[Opening Records provided section]

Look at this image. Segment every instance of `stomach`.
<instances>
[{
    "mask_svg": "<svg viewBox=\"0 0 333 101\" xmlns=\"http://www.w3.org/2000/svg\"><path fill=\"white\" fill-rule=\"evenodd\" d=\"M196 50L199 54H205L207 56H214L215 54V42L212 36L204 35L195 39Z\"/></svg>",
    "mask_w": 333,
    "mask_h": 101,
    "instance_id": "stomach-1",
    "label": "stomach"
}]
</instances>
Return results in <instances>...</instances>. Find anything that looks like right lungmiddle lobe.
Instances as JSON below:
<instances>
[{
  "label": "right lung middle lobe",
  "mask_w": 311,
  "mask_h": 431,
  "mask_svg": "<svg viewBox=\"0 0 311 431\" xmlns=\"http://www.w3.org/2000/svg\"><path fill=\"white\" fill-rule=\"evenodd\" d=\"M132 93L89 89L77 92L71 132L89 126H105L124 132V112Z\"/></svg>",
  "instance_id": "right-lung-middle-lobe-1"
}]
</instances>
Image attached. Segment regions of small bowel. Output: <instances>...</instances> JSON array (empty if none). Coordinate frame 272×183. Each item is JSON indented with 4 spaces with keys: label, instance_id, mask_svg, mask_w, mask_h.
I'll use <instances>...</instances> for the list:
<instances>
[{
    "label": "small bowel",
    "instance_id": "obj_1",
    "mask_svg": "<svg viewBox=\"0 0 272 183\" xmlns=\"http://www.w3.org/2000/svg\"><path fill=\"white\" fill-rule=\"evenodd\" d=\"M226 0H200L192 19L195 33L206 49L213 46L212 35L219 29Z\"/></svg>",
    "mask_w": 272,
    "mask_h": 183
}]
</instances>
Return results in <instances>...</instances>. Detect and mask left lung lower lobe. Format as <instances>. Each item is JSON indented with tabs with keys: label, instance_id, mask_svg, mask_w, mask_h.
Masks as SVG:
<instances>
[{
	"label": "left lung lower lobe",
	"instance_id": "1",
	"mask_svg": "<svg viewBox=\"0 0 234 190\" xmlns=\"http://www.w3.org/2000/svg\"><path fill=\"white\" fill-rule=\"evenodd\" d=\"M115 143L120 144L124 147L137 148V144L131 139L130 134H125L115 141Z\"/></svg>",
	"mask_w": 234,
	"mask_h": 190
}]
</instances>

[Closing Records provided section]

Task brief: Set down each entry exactly, leaving none out.

Written answer:
Look at this image. Segment every instance of `stomach`.
<instances>
[{
    "mask_svg": "<svg viewBox=\"0 0 333 101\" xmlns=\"http://www.w3.org/2000/svg\"><path fill=\"white\" fill-rule=\"evenodd\" d=\"M196 50L199 54H205L207 56H214L215 54V42L212 36L204 35L195 39Z\"/></svg>",
    "mask_w": 333,
    "mask_h": 101,
    "instance_id": "stomach-1",
    "label": "stomach"
}]
</instances>
Return results in <instances>...</instances>. Find anything that looks like right lungmiddle lobe.
Instances as JSON below:
<instances>
[{
  "label": "right lung middle lobe",
  "mask_w": 311,
  "mask_h": 431,
  "mask_svg": "<svg viewBox=\"0 0 311 431\" xmlns=\"http://www.w3.org/2000/svg\"><path fill=\"white\" fill-rule=\"evenodd\" d=\"M132 93L89 89L77 92L71 132L89 126H105L124 132V112Z\"/></svg>",
  "instance_id": "right-lung-middle-lobe-1"
}]
</instances>
Image attached. Segment regions of small bowel. Output: <instances>...</instances> JSON array (empty if none). Coordinate frame 272×183. Each item is JSON indented with 4 spaces with keys: label, instance_id, mask_svg, mask_w, mask_h.
I'll use <instances>...</instances> for the list:
<instances>
[{
    "label": "small bowel",
    "instance_id": "obj_1",
    "mask_svg": "<svg viewBox=\"0 0 272 183\" xmlns=\"http://www.w3.org/2000/svg\"><path fill=\"white\" fill-rule=\"evenodd\" d=\"M226 0H200L192 19L195 33L206 49L213 46L212 35L219 29Z\"/></svg>",
    "mask_w": 272,
    "mask_h": 183
}]
</instances>
Return results in <instances>...</instances>. Detect and mask left lung lower lobe. Format as <instances>. Each item is JSON indented with tabs with keys: label, instance_id, mask_svg, mask_w, mask_h.
Masks as SVG:
<instances>
[{
	"label": "left lung lower lobe",
	"instance_id": "1",
	"mask_svg": "<svg viewBox=\"0 0 234 190\" xmlns=\"http://www.w3.org/2000/svg\"><path fill=\"white\" fill-rule=\"evenodd\" d=\"M115 143L120 144L124 147L137 148V144L131 139L130 134H125L115 141Z\"/></svg>",
	"mask_w": 234,
	"mask_h": 190
}]
</instances>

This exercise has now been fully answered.